RRC also asked about any possible impact of the pandemic, noting that few misconduct cases have been closed this year. “The pandemic is not interfering with ORI’s investigative work,” the spokesperson said. “Institutions are continuing their research and we are receiving the same level of allegations, investigation reports, and requests for technical assistance and guidance as before. ORI is continuing to follow up on institutions’ inquiries, investigations, and allegations from whistleblowers as we did before the pandemic.”
The spokesperson noted that ORI’s oversight review times vary depending on “the complexity of the research misconduct, and the number of allegations, published papers, grants, respondents, and institutions involved.”
Deadline Approaching for Sequestration RFI
However, there can also be problems with collecting evidence—as ORI itself recently recognized in the RFI. Published in the April 29 Federal Register under the misleading title “Findings of Research Misconduct,” the RFI does not describe a closed case, as is usually the situation with this wording.
“To better support institutions in carrying out their responsibility for maintenance and custody of research records and evidence, ORI intends to publish guidelines that will inform interested parties of best practices for sequestering evidence during a research misconduct proceeding,” the notice states. “Failing to properly sequester data can have a significant detrimental impact on the outcome of a research misconduct proceeding.”
The deadline for comments is June 15, according to the Federal Register notice. ORI “is working towards” issuing the guidance this summer, the HHS spokesperson said.
The RFI was “not prompted by a specific case,” but of a desire to offer institutions assistance that is current, according to the spokesperson.

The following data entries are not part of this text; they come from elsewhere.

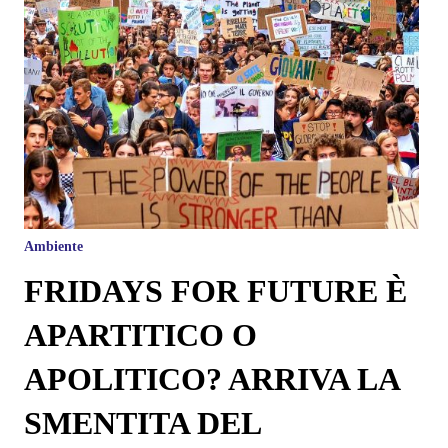
Ambiente
FRIDAYS FOR FUTURE È
APARTITICO O
APOLITICO? ARRIVA LA
SMENTITA DEL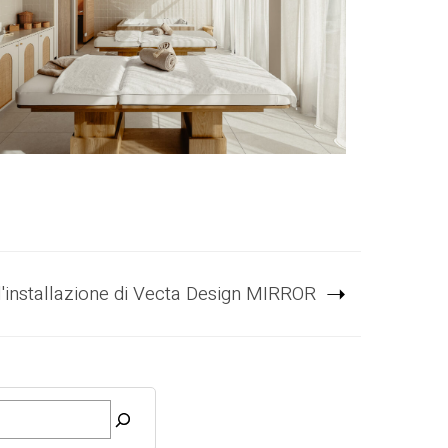
'installazione di Vecta Design MIRROR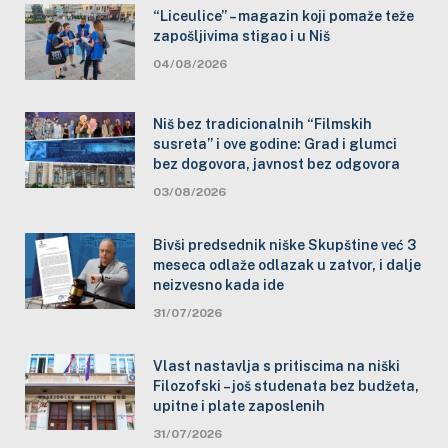
“Liceulice” – magazin koji pomaže teže
zapošljivima stigao i u Niš
04/08/2026
Niš bez tradicionalnih “Filmskih
susreta” i ove godine: Grad i glumci
bez dogovora, javnost bez odgovora
03/08/2026
Bivši predsednik niške Skupštine već 3
meseca odlaže odlazak u zatvor, i dalje
neizvesno kada ide
31/07/2026
Vlast nastavlja s pritiscima na niški
Filozofski – još studenata bez budžeta,
upitne i plate zaposlenih
31/07/2026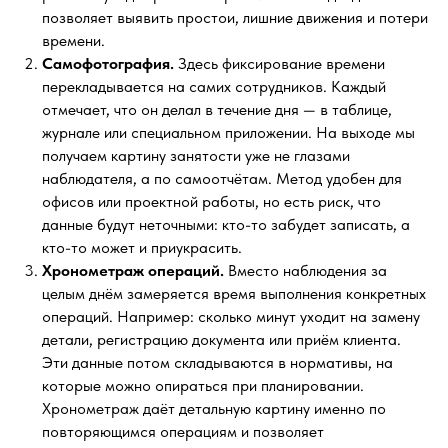
позволяет выявить простои, лишние движения и потери
времени.
Самофотография.
Здесь фиксирование времени
перекладывается на самих сотрудников. Каждый
отмечает, что он делал в течение дня — в таблице,
журнале или специальном приложении. На выходе мы
получаем картину занятости уже не глазами
наблюдателя, а по самоотчётам. Метод удобен для
офисов или проектной работы, но есть риск, что
данные будут неточными: кто-то забудет записать, а
кто-то может и приукрасить.
Хронометраж операций.
Вместо наблюдения за
целым днём замеряется время выполнения конкретных
операций. Например: сколько минут уходит на замену
детали, регистрацию документа или приём клиента.
Эти данные потом складываются в нормативы, на
которые можно опираться при планировании.
Хронометраж даёт детальную картину именно по
повторяющимся операциям и позволяет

“As the use of technology and laboratory record keeping evolves, ORI seeks to update the guidance, training, and technical assistance that we provide to institutions for handling allegations of research misconduct,” the spokesperson said. For example, the spokesperson noted that ORI has resources on its website under a page titled “Rapid Response for Technical Assistance,” which has links to tools that assist with forensic analysis of images.[7]
RRC asked ORI what percentage or number of cases do not lead to a misconduct finding because of problems with evidence, digital or otherwise.
“ORI believes the proportion of cases closed without a finding specifically due to issues with sequestration is a minority of cases,” the spokesperson said. “There are several reasons why a case may not result in a finding by ORI, such as when the alleged misconduct has been found to be the result of honest error, the laboratory’s records were insufficient to determine who was responsible for the alleged misconduct or when the alleged misconduct did not involve PHS funds.”
Indiana U. Paper Offers Strategies
The agency is “interested in learning what major challenges exist in the sequestration process and approaches to overcome them. Although ORI will accept comments on physical evidence, ORI is particularly interested in best practices in the sequestering of digital evidence,” the spokesperson said. “Digital evidence presents specific challenges that may not exist with physical research records. Many of these challenges are described in the RFI, including data storage, making forensic copies, or identifying sources for digital data.”
In 2016, ORI provided a $50,000 award to Indiana University to fund a three-day conference, “Sequestration Analysis: Collaborative Institutional Approaches & White Collar Concerns.” ORI has not issued any materials resulting from this conference.
However, Indiana University produced an 11-page report that it submitted to ORI. The paper “highlights items to consider when discussing the sequestration process using three categories: Pre-Sequestration, During Sequestration, and Post Sequestration,” and the document “is intended to be living and breathing and revised as standards, regulations and technologies change.”